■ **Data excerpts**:
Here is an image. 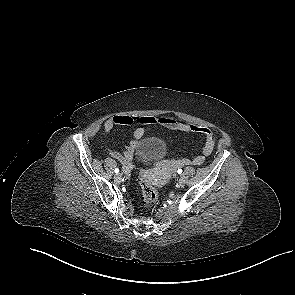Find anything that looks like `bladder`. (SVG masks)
<instances>
[{"label":"bladder","mask_w":295,"mask_h":295,"mask_svg":"<svg viewBox=\"0 0 295 295\" xmlns=\"http://www.w3.org/2000/svg\"><path fill=\"white\" fill-rule=\"evenodd\" d=\"M165 144L162 140L150 137L137 142L136 152L138 157L145 162L160 160L165 154Z\"/></svg>","instance_id":"obj_1"}]
</instances>
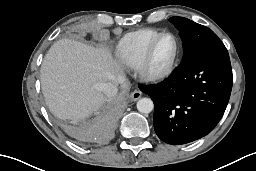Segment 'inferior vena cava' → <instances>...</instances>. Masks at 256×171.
<instances>
[{
  "label": "inferior vena cava",
  "mask_w": 256,
  "mask_h": 171,
  "mask_svg": "<svg viewBox=\"0 0 256 171\" xmlns=\"http://www.w3.org/2000/svg\"><path fill=\"white\" fill-rule=\"evenodd\" d=\"M102 90L108 97L115 96L118 91L117 85L111 82L103 84Z\"/></svg>",
  "instance_id": "1"
}]
</instances>
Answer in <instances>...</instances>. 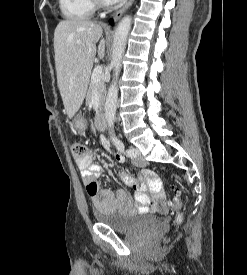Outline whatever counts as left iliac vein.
Returning <instances> with one entry per match:
<instances>
[{
    "label": "left iliac vein",
    "mask_w": 247,
    "mask_h": 275,
    "mask_svg": "<svg viewBox=\"0 0 247 275\" xmlns=\"http://www.w3.org/2000/svg\"><path fill=\"white\" fill-rule=\"evenodd\" d=\"M131 149H133L134 152L136 153V157H134V159H133L134 165L139 166V167H144V166H146L147 163H146V161L141 157L139 149H138V148H135V147H131Z\"/></svg>",
    "instance_id": "obj_1"
}]
</instances>
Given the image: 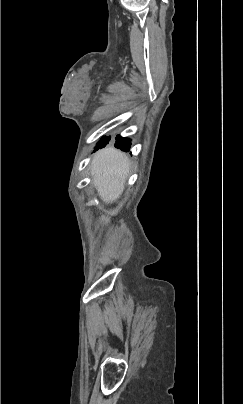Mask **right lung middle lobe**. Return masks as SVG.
Segmentation results:
<instances>
[{
  "instance_id": "1",
  "label": "right lung middle lobe",
  "mask_w": 243,
  "mask_h": 404,
  "mask_svg": "<svg viewBox=\"0 0 243 404\" xmlns=\"http://www.w3.org/2000/svg\"><path fill=\"white\" fill-rule=\"evenodd\" d=\"M109 140H110V137H105L103 140H101V141L97 144L95 150H98V148H103V147L108 143Z\"/></svg>"
}]
</instances>
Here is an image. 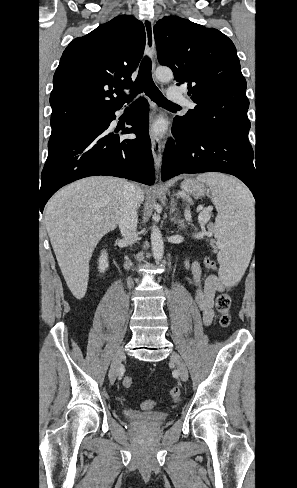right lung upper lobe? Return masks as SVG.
Masks as SVG:
<instances>
[{
    "mask_svg": "<svg viewBox=\"0 0 297 488\" xmlns=\"http://www.w3.org/2000/svg\"><path fill=\"white\" fill-rule=\"evenodd\" d=\"M144 25L118 16L65 49L50 95L52 133L99 120L127 101L123 90L132 85L145 48ZM117 94V97L113 96Z\"/></svg>",
    "mask_w": 297,
    "mask_h": 488,
    "instance_id": "1",
    "label": "right lung upper lobe"
}]
</instances>
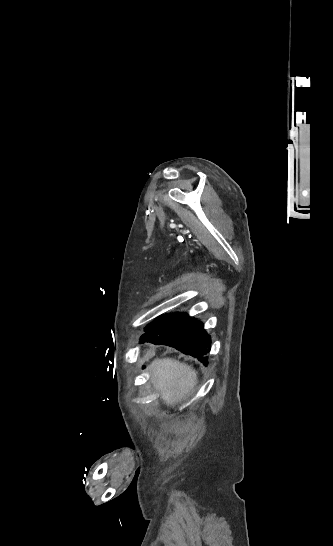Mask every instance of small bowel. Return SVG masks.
Wrapping results in <instances>:
<instances>
[{
  "instance_id": "obj_1",
  "label": "small bowel",
  "mask_w": 333,
  "mask_h": 546,
  "mask_svg": "<svg viewBox=\"0 0 333 546\" xmlns=\"http://www.w3.org/2000/svg\"><path fill=\"white\" fill-rule=\"evenodd\" d=\"M144 353L145 354H153L154 353V348L153 347H145L144 348ZM142 358L144 360H148L150 357L148 355H144Z\"/></svg>"
}]
</instances>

■ **EXERCISE DESCRIPTION**: Excluding the pictures, retype the line containing "Mask every instance" and all lines after it down to the end of the data above.

■ **ANSWER**:
Mask every instance of small bowel. Return SVG masks.
Wrapping results in <instances>:
<instances>
[{
  "instance_id": "obj_1",
  "label": "small bowel",
  "mask_w": 333,
  "mask_h": 546,
  "mask_svg": "<svg viewBox=\"0 0 333 546\" xmlns=\"http://www.w3.org/2000/svg\"><path fill=\"white\" fill-rule=\"evenodd\" d=\"M144 353L145 354H153L154 353V348L153 347H145L144 348ZM142 358L144 360H148L150 357L148 355H144Z\"/></svg>"
}]
</instances>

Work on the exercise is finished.